Whisper Small Cantonese
Property | Value |
---|---|
Parameter Count | 242M |
License | Apache 2.0 |
Paper | Research Paper |
Model Type | Automatic Speech Recognition |
CER Score | 7.93% (without punctuation) |
What is whisper-small-cantonese?
Whisper-small-cantonese is a specialized speech recognition model fine-tuned from OpenAI's Whisper-small architecture specifically for Cantonese language processing. This model represents a significant advancement in Cantonese ASR, trained on over 934 hours of diverse data including Common Voice, CantoMap, and YouTube content.
Implementation Details
The model utilizes a transformer-based architecture with several optimizations for performance. It supports both standard and Flash Attention implementations, with the latter reducing inference time from 0.308s to 0.055s per sample on GPU.
- GPU VRAM Usage: ~1.5GB
- Supports speculative decoding for faster processing
- Compatible with Whisper.cpp and WhisperX/FasterWhisper via CT2
Core Capabilities
- Fast inference with Flash Attention support
- Excellent accuracy with 7.93% CER (without punctuation)

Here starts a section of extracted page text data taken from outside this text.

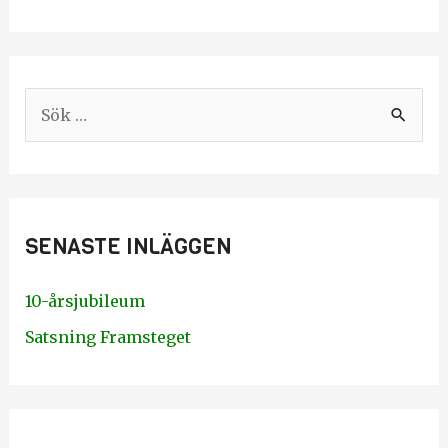
S
ö
k
e
SENASTE INLÄGGEN
f
t
10-årsjubileum
e
Satsning Framsteget
r
: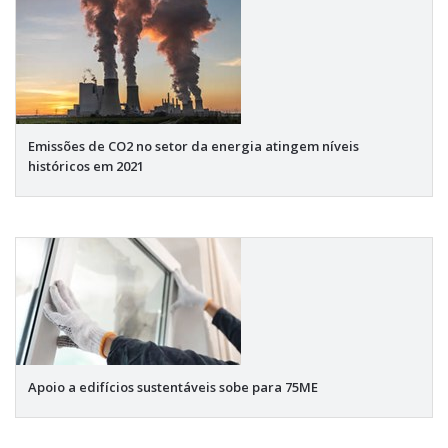
Emissões de CO2 no setor da energia atingem níveis
históricos em 2021
Apoio a edifícios sustentáveis sobe para 75ME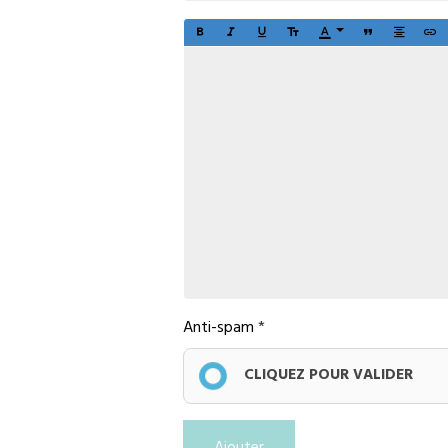
Anti-spam
CLIQUEZ POUR VALIDER
Ajouter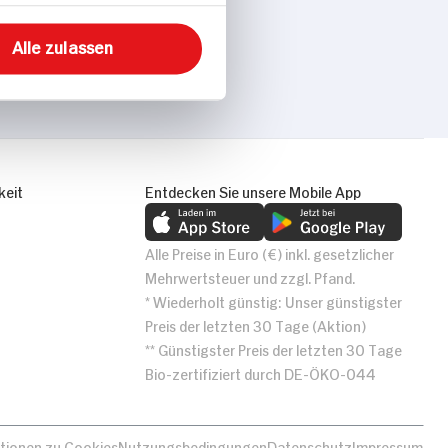
Alle zulassen
keit
Entdecken Sie unsere Mobile App
Alle Preise in Euro (€) inkl. gesetzlicher
Mehrwertsteuer und zzgl. Pfand.
* Wiederholt günstig: Unser günstigster
Preis der letzten 30 Tage (Aktion)
** Günstigster Preis der letzten 30 Tage
Bio-zertifiziert durch DE-ÖKO-044
tionen zu Cookies
Nutzungsbedingungen
Datenschutz
Impressum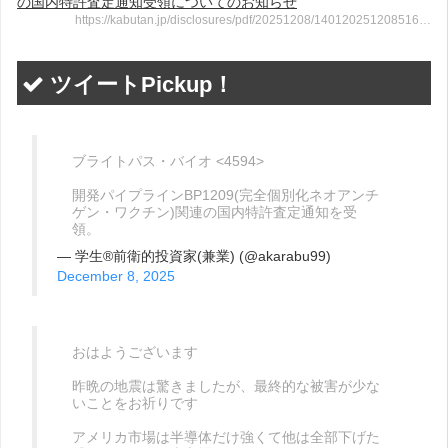
の国内特許査定通知受領についてのお知らせ
https://kabutan.jp/disclosures/pdf/20251208/140120251208516…
ツイートPickup！
ブライトパス・バイオ <4594>
開発パイプラインBP1209(完全個別化ネオアンチ
ゲン・ワクチン)関連の国内特許査定通知を受
領。
— 学生®前衛的投資家(兼業) (@akarabu99)
December 8, 2025
おはようございます
昨晩の地震は驚きましたが、最終的な被害が少な
いことをお祈りです
アメリカ市場は半導体だけ強くて他は全部下げた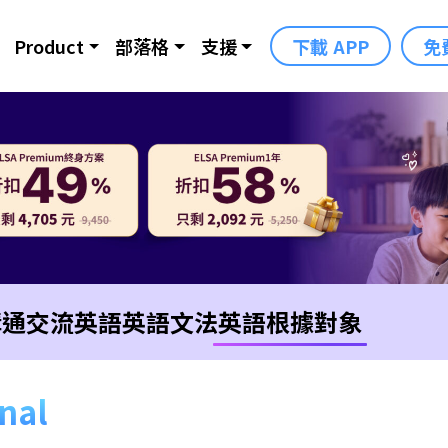
Product
部落格
支援
下載 APP
免
溝通交流英語
英語文法
英語根據對象
onal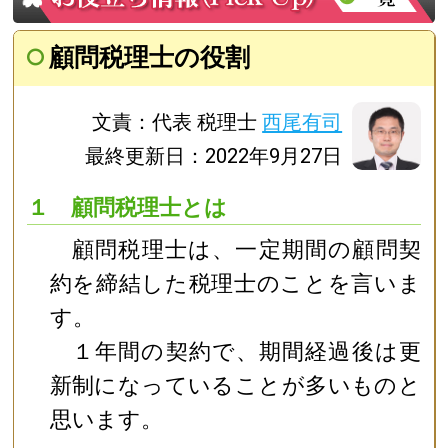
顧問税理士の役割
文責：代表 税理士
西尾有司
最終更新日：2022年9月27日
１ 顧問税理士とは
顧問税理士は、一定期間の顧問契
約を締結した税理士のことを言いま
す。
１年間の契約で、期間経過後は更
新制になっていることが多いものと
思います。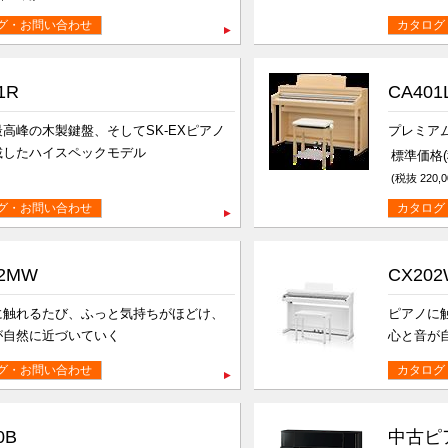
グ・お問い合わせ
カタログ
1R
CA401
高峰の木製鍵盤、そしてSK-EXピアノ
プレミア
載したハイスペックモデル
標準価格(税
(税抜 220,0
グ・お問い合わせ
カタログ
02MW
CX202
に触れるたび、ふっと気持ちがほどけ、
ピアノに
が自然に近づいていく
心と音が
グ・お問い合わせ
カタログ
0B
中古ピ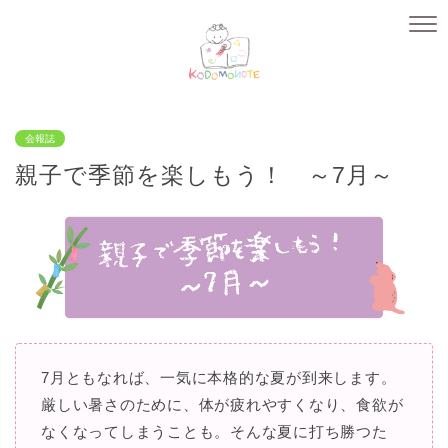
会報誌
親子で季節を楽しもう！ ～7月～
7月ともなれば、一気に本格的な夏が到来します。
厳しい暑さのために、体が疲れやすくなり、食欲が
なくなってしまうことも。そんな夏に打ち勝つた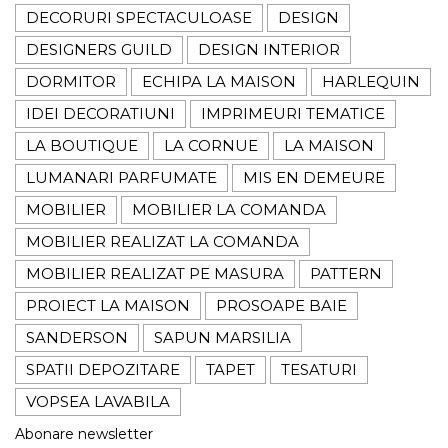
DECORURI SPECTACULOASE
DESIGN
DESIGNERS GUILD
DESIGN INTERIOR
DORMITOR
ECHIPA LA MAISON
HARLEQUIN
IDEI DECORATIUNI
IMPRIMEURI TEMATICE
LA BOUTIQUE
LA CORNUE
LA MAISON
LUMANARI PARFUMATE
MIS EN DEMEURE
MOBILIER
MOBILIER LA COMANDA
MOBILIER REALIZAT LA COMANDA
MOBILIER REALIZAT PE MASURA
PATTERN
PROIECT LA MAISON
PROSOAPE BAIE
SANDERSON
SAPUN MARSILIA
SPATII DEPOZITARE
TAPET
TESATURI
VOPSEA LAVABILA
Abonare newsletter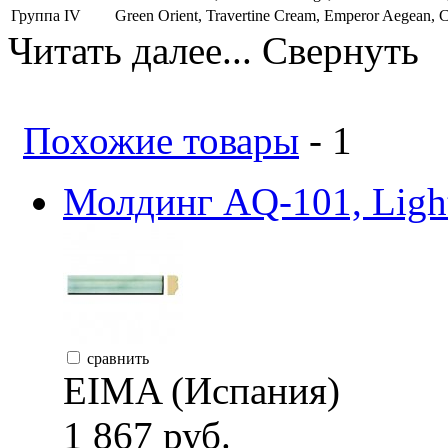
Группа IV
Green Orient, Travertine Cream, Emperor Aegean, C
Читать далее...
Свернуть
Похожие товары
- 1
Молдинг AQ-101, Light
сравнить
EIMA (Испания)
1 867 руб.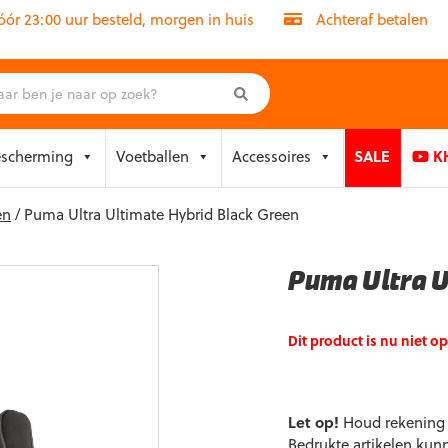
r 23:00 uur besteld, morgen in huis
Achteraf betalen
escherming
Voetballen
Accessoires
SALE
KH
en
/ Puma Ultra Ultimate Hybrid Black Green
Puma Ultra U
Dit product is nu niet o
Let op!
Houd rekening m
Bedrukte artikelen kun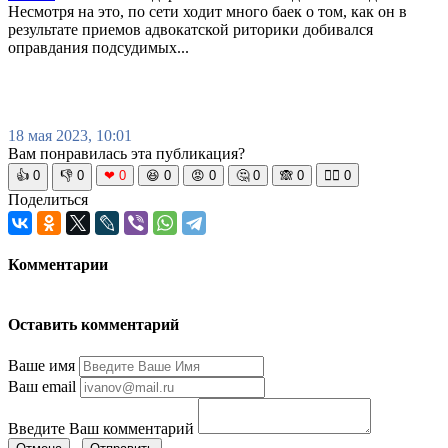
Несмотря на это, по сети ходит много баек о том, как он в
результате приемов адвокатской риторики добивался
оправдания подсудимых...
18 мая 2023, 10:01
Вам понравилась эта публикация?
👍
0
👎
0
❤
0
😆
0
😡
0
🤔
0
🙈
0
🧘‍♀️
0
Поделиться
Комментарии
Оставить комментарий
Ваше имя
Ваш email
Введите Ваш комментарий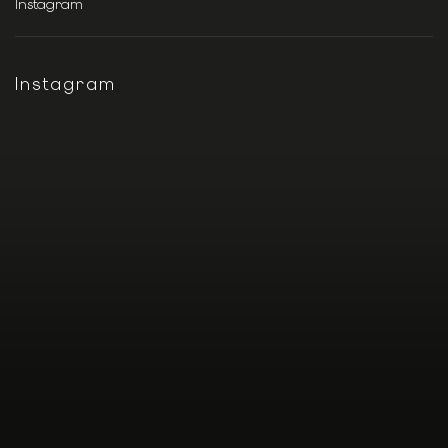
Instagram
Instagram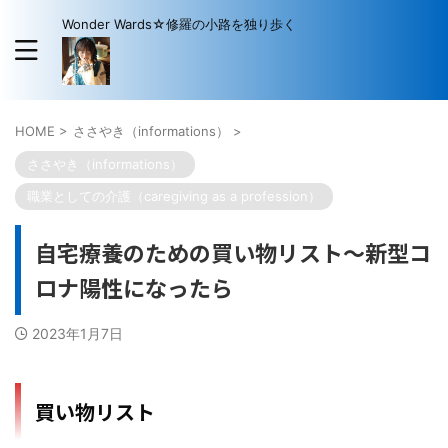
Wonder Wards☆修羅の小路を独り歩く
HOME
>
ささやき（informations）
>
ささやき（informations）
職業としての介護（caregiving as a profession）
自宅療養のための買い物リスト～新型コ
ロナ陽性になったら
2023年1月7日
買い物リスト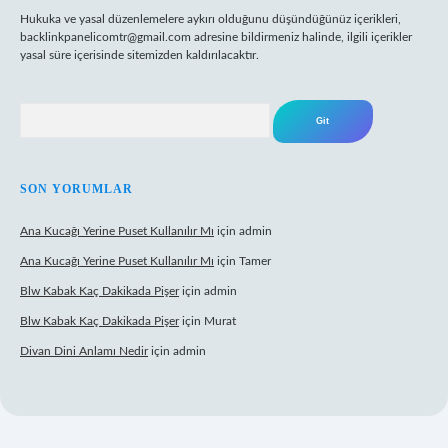
Hukuka ve yasal düzenlemelere aykırı olduğunu düşündüğünüz içerikleri,
backlinkpanelicomtr@gmail.com
adresine bildirmeniz halinde, ilgili içerikler
yasal süre içerisinde sitemizden kaldırılacaktır.
Arama
SON YORUMLAR
Ana Kucağı Yerine Puset Kullanılır Mı
için
admin
Ana Kucağı Yerine Puset Kullanılır Mı
için
Tamer
Blw Kabak Kaç Dakikada Pişer
için
admin
Blw Kabak Kaç Dakikada Pişer
için
Murat
Divan Dini Anlamı Nedir
için
admin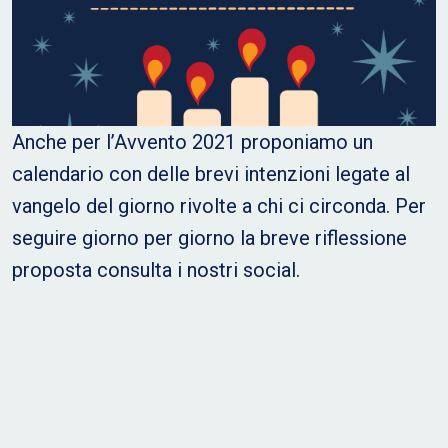
Anche per l’Avvento 2021 proponiamo un
calendario con delle brevi intenzioni legate al
vangelo del giorno rivolte a chi ci circonda. Per
seguire giorno per giorno la breve riflessione
proposta consulta i nostri social.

- Efficient processing of long-form audio
- Flexible deployment options (CPU/GPU)
Frequently Asked Questions
Q: What makes this model unique?
This model stands out for its specialized optimization for Cantonese, extensive training data including pseudo-labeled content, and excellent balance of speed and accuracy. It achieves state-of-the-art performance while maintaining reasonable resource requirements.
Q: What are the recommended use cases?
The model is ideal for Cantonese speech transcription tasks, particularly in applications requiring real-time or near-real-time processing. It's suitable for both production environments and research applications, especially when dealing with varied Cantonese dialects and accents.